By Keith Goble, Land Line state legislative editor
The feds have already singled out truckers for texting while driving. Now states dotting the country are pushing forward with legislation that is intended to curb driver distractions for all drivers.
During 2010, nearly a dozen states acted to prohibit texting while driving. In all, 30 states are enforcing bans, with many more aggressively pursuing similar actions.
On Tuesday, April 26, Gov. Jack Dalrymple signed into law a bill adding North Dakota to the list of states where texting is a no-no while behind the wheel. Effective Aug. 1, law enforcement can begin enforcing the ban as a primary offense, meaning drivers could be cited if they were pulled over for another reason, such as speeding. Violators will face $100 fines.
“Texting while driving is clearly a dangerous distraction that can result in serious injury or death, and I’m glad to see we are joining a growing number of states that are taking this action to make our roads a safer place,” Dalrymple said in a statement.
U.S. Transportation Secretary Ray LaHood praised the bill signing.
“North Dakota has taken an important step to eliminating distracted driving,” LaHood stated.
Other states from Maine to Nevada are nearing rules that would prohibit texting while driving.
In Indiana, texting while driving is already illegal for people under 18. A House-Senate conference committee on Tuesday rewrote a bill that would apply the ban to all drivers. Violators would face fines up to $500.

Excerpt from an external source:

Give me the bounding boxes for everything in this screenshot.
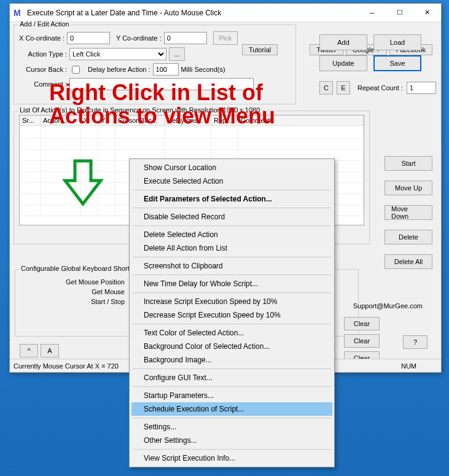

A provision that was dropped from the bill sought to ban talking on the phone.
The bill awaits floor votes in both chambers before moving to Gov. Mitch Daniels’ desk for his expected signature.
An Alabama Senate panel voted Wednesday, April 27, to send a bill to the full Senate that would prohibit all drivers from sending text messages while driving. The state’s youngest drivers already are forbidden from engaging in the distracting activity.
Violations would be a primary offense. Fines would start at $25.
If approved by the Senate, the bill would head to Gov. Robert Bentley. The House already approved it on an 86-2 vote.
The Nevada Senate voted Tuesday to move ahead with plans to limit driver distractions. State law already allows police to cite inattentive drivers, but that isn’t enough for proponents of stricter distraction rules.
A bill headed to the Assembly would forbid text messaging while driving and would make Nevada the ninth state to prohibit use of hand-held devices while driving. Fines would start at $50. Escalating fines would result for subsequent offenses.
In Missouri, the House voted Wednesday to advance a bill to the Senate that would fine offenders $200. The Show-Me State already prohibits drivers 21 years old and younger from engaging in the distracting activity. The bill would include all drivers in the ban.
Maine lawmakers are nearing passage of a bill to outlaw the distracting practice. The state already has a distracted driving law, which prohibits any activity that isn’t necessary to the operation of the vehicle and could reasonably be expected to impair the driver.
The Senate has approved a bill that would specifically ban texting. It awaits a House floor vote before it can move to Gov. Paul LePage.
A Texas bill intended to reduce occurrences of texting while driving is on its way to the Senate. House lawmakers advanced the bill to prohibit writing or sending a text message while at the wheel. However, reading a text would not be forbidden.
State law already prohibits texting while driving in school zones. It is also illegal for drivers under 18 to use a cellphone.
The Oklahoma Senate voted to move a bill to the House to stop all drivers from texting while at the wheel. Currently, the state only prohibits drivers under 17 from texting.
California and Connecticut, which already have texting bans for all drivers, are looking into beefed-up penalties for violators.
In California, the Senate voted to advance a bill to the Assembly that would increase fines for texting or talking on a hand-held phone while driving from $20 to $50. The amount would be raised to about $300 after court costs.
Repeat offenders would face $100 fines – up from $50. With fees added, the fine would top out at about $500. In addition, violators would have one point added to their license.
Also targeted by the bill are bicyclists. Biking while texting could result in $20 fines with no additional fees.
Connecticut law already forbids texting and taking on a hand-held phone while behind the wheel. Fines start at $100.
The Legislature’s Judiciary Committee voted to advance a bill that would allow police to seize a repeat offender’s driver’s license for 24 hours. The fine for repeat offenses would also increase from $150 to $500.
Despite the obvious complexities with enforcement, attempts nationwide to curb the practice of using electronic devices for texting while driving have intensified during the past couple of years. Studies that show drivers are more likely to be involved in a crash or near-crash while texting at the wheel have spurred pursuit of state bans.
Texting has also been a topic of discussion at the federal level. A federal rule that bans the practice while driving a commercial vehicle was issued a year ago.
The Owner-Operator Independent Drivers Association supports the federal ban, but OOIDA opposes the next step being taken by the FMCSA to restrict drivers’ use of hand-held cellphones.